MATERIALS PROVIDED Block Start

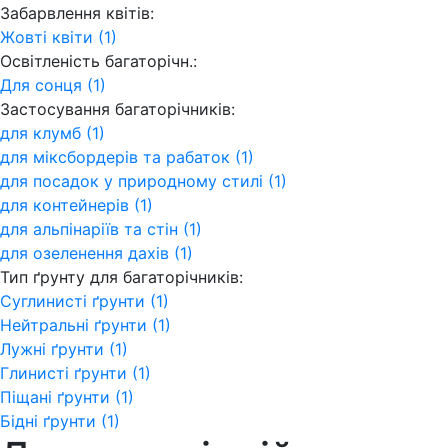
Забарвлення квітів:
Жовті квіти (1)
Освітленість багаторічн.:
Для сонця (1)
Застосування багаторічників:
для клумб (1)
для міксбордерів та рабаток (1)
для посадок у природному стилі (1)
для контейнерів (1)
для альпінаріїв та стін (1)
для озеленення дахів (1)
Тип ґрунту для багаторічників:
Суглинисті ґрунти (1)
Нейтральні ґрунти (1)
Лужні ґрунти (1)
Глинисті ґрунти (1)
Піщані ґрунти (1)
Бідні ґрунти (1)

MATERIALS PROVIDED Block End

Set down exactly the lines from the start of the records through the line containing "для альпінаріїв та стін (1)", both included, and omit the pictures.

Забарвлення квітів:
Жовті квіти (1)
Освітленість багаторічн.:
Для сонця (1)
Застосування багаторічників:
для клумб (1)
для міксбордерів та рабаток (1)
для посадок у природному стилі (1)
для контейнерів (1)
для альпінаріїв та стін (1)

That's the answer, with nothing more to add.